Zunächst hat das Licht, das in den Leuchtorganen erzeugt wird, eine kürzere Wellenlänge, wie bei anderen Tiefseefischen auch. Doch dann wird es von einem fluoreszierenden Pigment innerhalb des Leuchtorgans absorbiert und im langwelligen Bereich wieder abgestrahlt. Vor der Abgabe ins Meer, wird es noch mehrmals auf diese Art gefiltert, bis es eine Wellenlänge hat, die fast an den Infrarotbereich grenzt.
Auch um das Licht selbst wahrzunehmen, benötigt der Fisch eine besondere Anpassung. Der Tiefseefisch Aristostomias besitzt beispielsweise zusätzliche Pigmente, um dieses langwellige Licht sehen zu können. Drachenfische haben dagegen nur die üblichen Photorezeptoren, die blaues Licht erkennen. Wie also können sie ihre Beute im Rotlicht erspähen? Die Lösung des Problems heißt „reverse Fluoreszenz“. Ähnlich wie bei der Photosynthese der Pflanzen absorbiert zunächst ein Antennenpigment das langwellige Licht und überträgt es dann in Form von Energie auf die blaulichtempfindlichen optischen Pigmente. Auf diese Weise wandeln die Fische das Licht in einen Wellenlängenbereich um, der für sie sichtbar ist.
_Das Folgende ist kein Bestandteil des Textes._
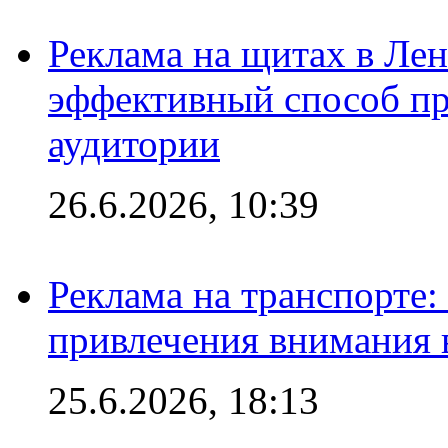
Реклама на щитах в Лен
эффективный способ пр
аудитории
26.6.2026, 10:39
Реклама на транспорте
привлечения внимания 
25.6.2026, 18:13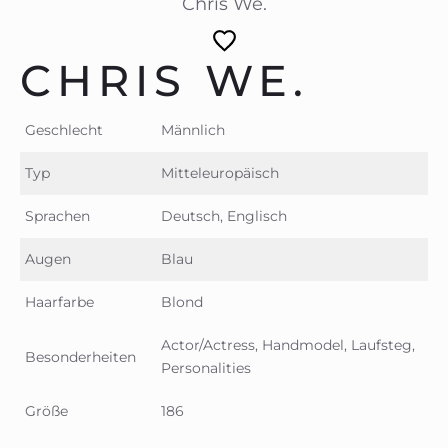
Chris We.
CHRIS WE.
Geschlecht
Männlich
Typ
Mitteleuropäisch
Sprachen
Deutsch, Englisch
Augen
Blau
Haarfarbe
Blond
Actor/Actress, Handmodel, Laufsteg,
Besonderheiten
Personalities
Größe
186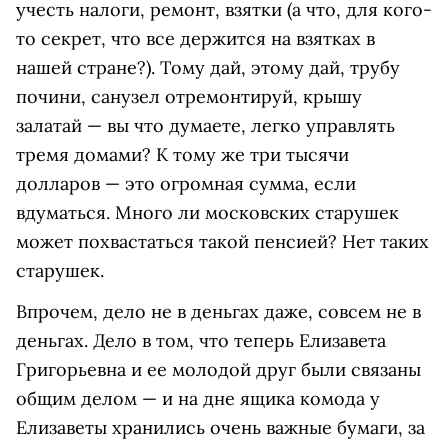
учесть налоги, ремонт, взятки (а что, для кого-
то секрет, что все держится на взятках в
нашей стране?). Тому дай, этому дай, трубу
почини, санузел отремонтируй, крышу
залатай — вы что думаете, легко управлять
тремя домами? К тому же три тысячи
долларов — это огромная сумма, если
вдуматься. Много ли московских старушек
может похвастаться такой пенсией? Нет таких
старушек.
Впрочем, дело не в деньгах даже, совсем не в
деньгах. Дело в том, что теперь Елизавета
Григорьевна и ее молодой друг были связаны
общим делом — и на дне ящика комода у
Елизаветы хранились очень важные бумаги, за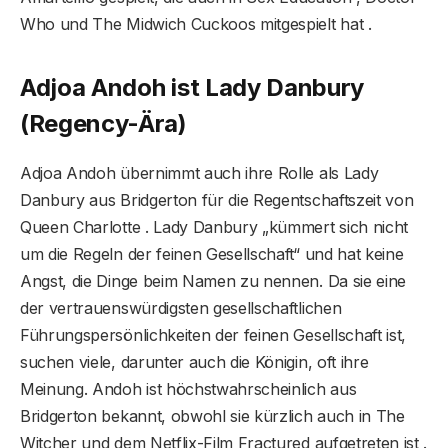
Who und The Midwich Cuckoos mitgespielt hat .
Adjoa Andoh ist Lady Danbury
(Regency-Ära)
Adjoa Andoh übernimmt auch ihre Rolle als Lady
Danbury aus Bridgerton für die Regentschaftszeit von
Queen Charlotte . Lady Danbury „kümmert sich nicht
um die Regeln der feinen Gesellschaft“ und hat keine
Angst, die Dinge beim Namen zu nennen. Da sie eine
der vertrauenswürdigsten gesellschaftlichen
Führungspersönlichkeiten der feinen Gesellschaft ist,
suchen viele, darunter auch die Königin, oft ihre
Meinung. Andoh ist höchstwahrscheinlich aus
Bridgerton bekannt, obwohl sie kürzlich auch in The
Witcher und dem Netflix-Film Fractured aufgetreten ist .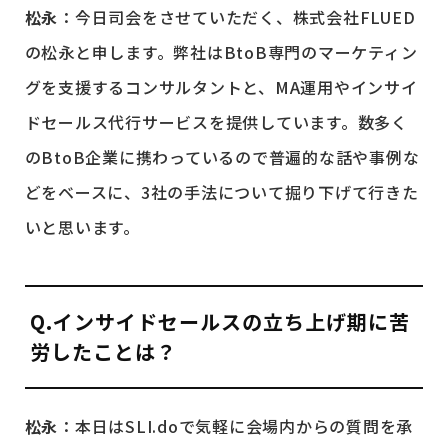
松永
：今日司会をさせていただく、株式会社FLUED
の松永と申します。弊社はBtoB専門のマーケティン
グを支援するコンサルタントと、MA運用やインサイ
ドセールス代行サービスを提供しています。数多く
のBtoB企業に携わっているので普遍的な話や事例な
どをベースに、3社の手法について掘り下げて行きた
いと思います。
Q.インサイドセールスの立ち上げ期に苦
労したことは？
松永
：本日はSLI.doで気軽に会場内からの質問を承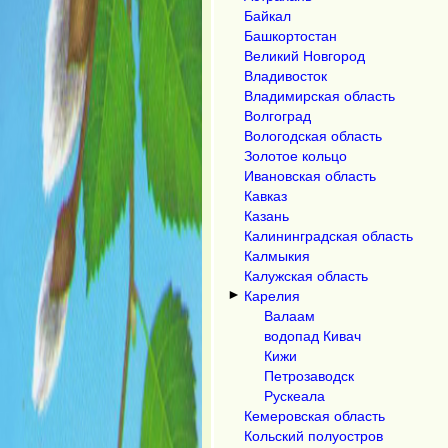
Байкал
Башкортостан
Великий Новгород
Владивосток
Владимирская область
Волгоград
Вологодская область
Золотое кольцо
Ивановская область
Кавказ
Казань
Калининградская область
Калмыкия
Калужская область
►
Карелия
Валаам
водопад Кивач
Кижи
Петрозаводск
Рускеала
Кемеровская область
Кольский полуостров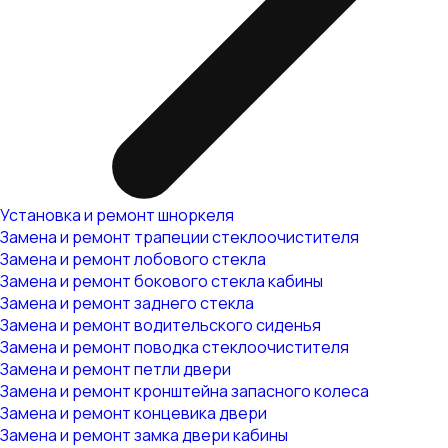
Установка и ремонт шноркеля
Замена и ремонт трапеции стеклоочистителя
Замена и ремонт лобового стекла
Замена и ремонт бокового стекла кабины
Замена и ремонт заднего стекла
Замена и ремонт водительского сиденья
Замена и ремонт поводка стеклоочистителя
Замена и ремонт петли двери
Замена и ремонт кронштейна запасного колеса
Замена и ремонт концевика двери
Замена и ремонт замка двери кабины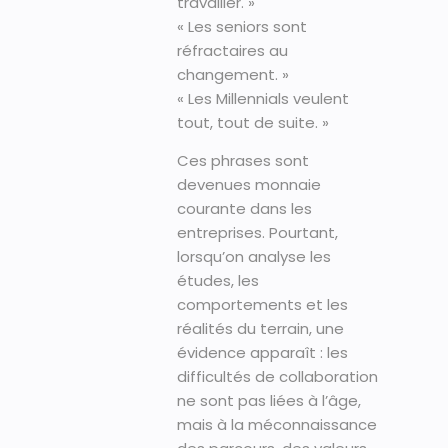
travailler. »
« Les seniors sont
réfractaires au
changement. »
« Les Millennials veulent
tout, tout de suite. »
Ces phrases sont
devenues monnaie
courante dans les
entreprises. Pourtant,
lorsqu’on analyse les
études, les
comportements et les
réalités du terrain, une
évidence apparaît : les
difficultés de collaboration
ne sont pas liées à l’âge,
mais à la méconnaissance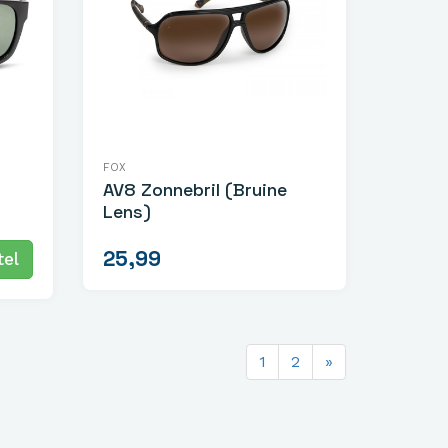
FOX
AV8 Zonnebril (Bruine
Lens)
25,99
el
1
2
»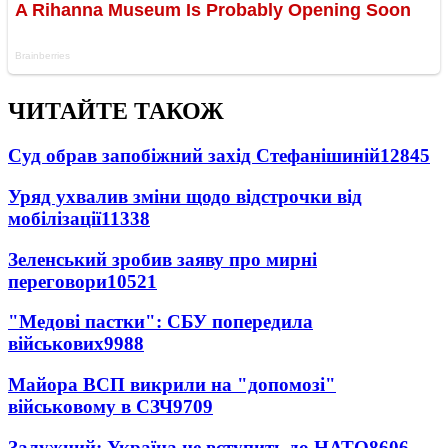
ЧИТАЙТЕ ТАКОЖ
Суд обрав запобіжний захід Стефанішиній
12845
Уряд ухвалив зміни щодо відстрочки від
мобілізації
11338
Зеленський зробив заяву про мирні
переговори
10521
"Медові пастки": СБУ попередила
військових
9988
Майора ВСП викрили на "допомозі"
військовому в СЗЧ
9709
Залужний: Україна не вступить до НАТО
8606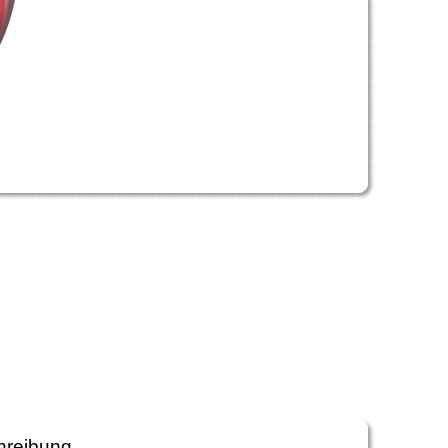
hreibung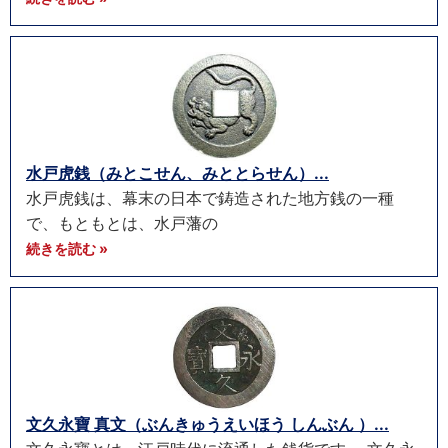
水戸虎銭（みとこせん、みととらせん）...
水戸虎銭は、幕末の日本で鋳造された地方銭の一種
で、もともとは、水戸藩の
続きを読む »
文久永寶 真文（ぶんきゅうえいほう しんぶん ）...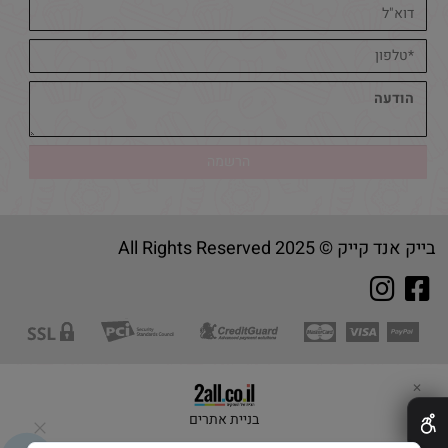
בייק אנד קייק © 2025 All Rights Reserved
✕
בניית אתרים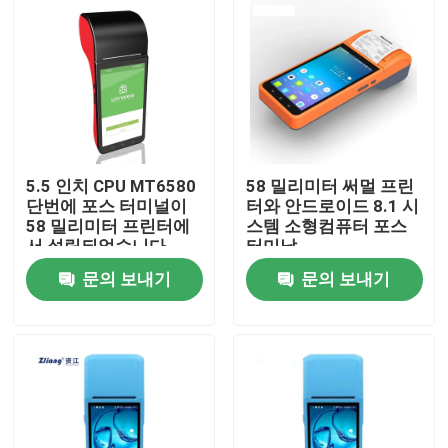
5.5 인치 CPU MT6580
58 밀리미터 써멀 프린
단번에 포스 터미널이
터와 안드로이드 8.1 시
58 밀리미터 프린터에
스템 소형컴퓨터 포스
서 설립되었습니다
터미날
문의 보내기
문의 보내기
홈
회사 소개
접촉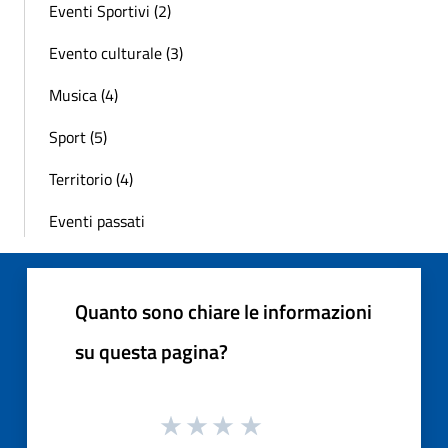
Eventi Sportivi (2)
Evento culturale (3)
Musica (4)
Sport (5)
Territorio (4)
Eventi passati
Quanto sono chiare le informazioni
su questa pagina?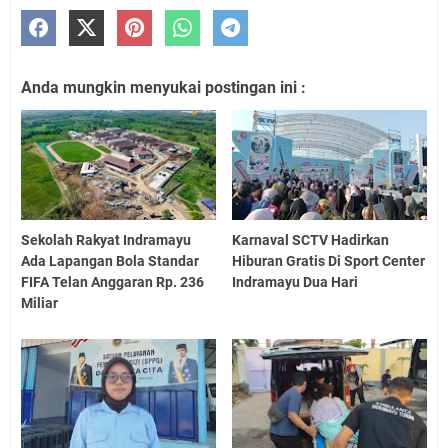
Anda mungkin menyukai postingan ini :
Sekolah Rakyat Indramayu
Karnaval SCTV Hadirkan
Ada Lapangan Bola Standar
Hiburan Gratis Di Sport Center
FIFA Telan Anggaran Rp. 236
Indramayu Dua Hari
Miliar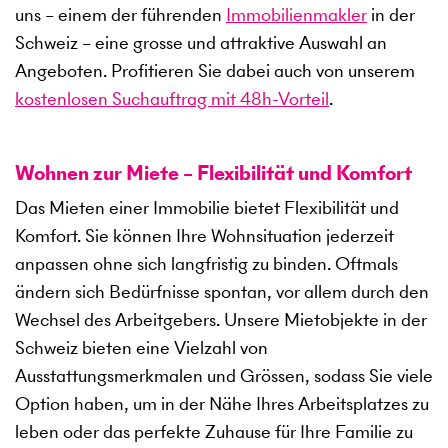
uns – einem der führenden
Immobilienmakler
in der
Schweiz – eine grosse und attraktive Auswahl an
Angeboten. Profitieren Sie dabei auch von unserem
kostenlosen Suchauftrag mit 48h-Vorteil
.
Wohnen zur Miete – Flexibilität und Komfort
Das Mieten einer Immobilie bietet Flexibilität und
Komfort. Sie können Ihre Wohnsituation jederzeit
anpassen ohne sich langfristig zu binden. Oftmals
ändern sich Bedürfnisse spontan, vor allem durch den
Wechsel des Arbeitgebers. Unsere Mietobjekte in der
Schweiz bieten eine Vielzahl von
Ausstattungsmerkmalen und Grössen, sodass Sie viele
Option haben, um in der Nähe Ihres Arbeitsplatzes zu
leben oder das perfekte Zuhause für Ihre Familie zu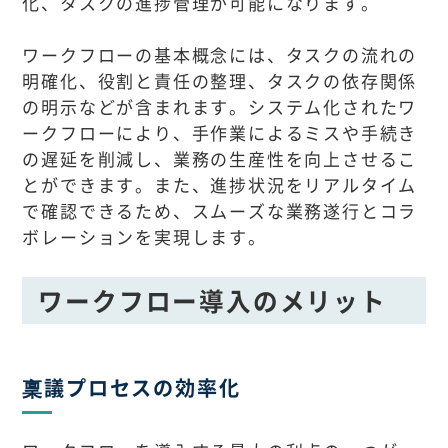
化、タスクの進捗管理が可能になります。
ワークフローの基本概念には、タスクの流れの
明確化、役割と責任の整理、タスクの依存関係
の明示などが含まれます。システム化されたワ
ークフローにより、手作業によるミスや手続き
の遅延を削減し、業務の生産性を向上させるこ
とができます。また、進捗状況をリアルタイム
で確認できるため、スムーズな業務遂行とコラ
ボレーションを実現します。
ワークフロー導入のメリット
稟議プロセスの効率化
Auch der koloniebildende Tiefseepolyp Erenna nutzt Rotlicht zum Beutefang, wie der Meeresbiologe Steven Haddock und seine Mitarbeiter vom Forschungsinstitut des Monterey Bay Aquariums im Juli 2005 beobachtet haben. Bisher galt die Meinung, dass Staatsquallen Biolumineszenz nur zur Verteidigung, ähnlich wie Tintenfische einsetzen. Die Forscher fanden jedoch heraus, dass Erenna leuchtende Anhänge hat, die die Form von Ruderfußkrebsen haben. Damit gaukelt sie Fischen ihre natürliche Nahrung vor und verspeist sie, nachdem diese auf den Köder hereingefallen sind.
Rätselhaft ist für die Forscher allerdings noch, wieso die Staatsqualle zum Beutefang das nur selten wahrnehmbare Rotlicht benutzt. Sie vermuten nun, dass Rotlicht in der Tiefsee doch eine größere Rolle spielen könnte als bisher angenommen. Erenna lebt in einer Tiefe von 1.600 bis 2.300 Metern, wo Wirbeltiere nur selten vorkommen.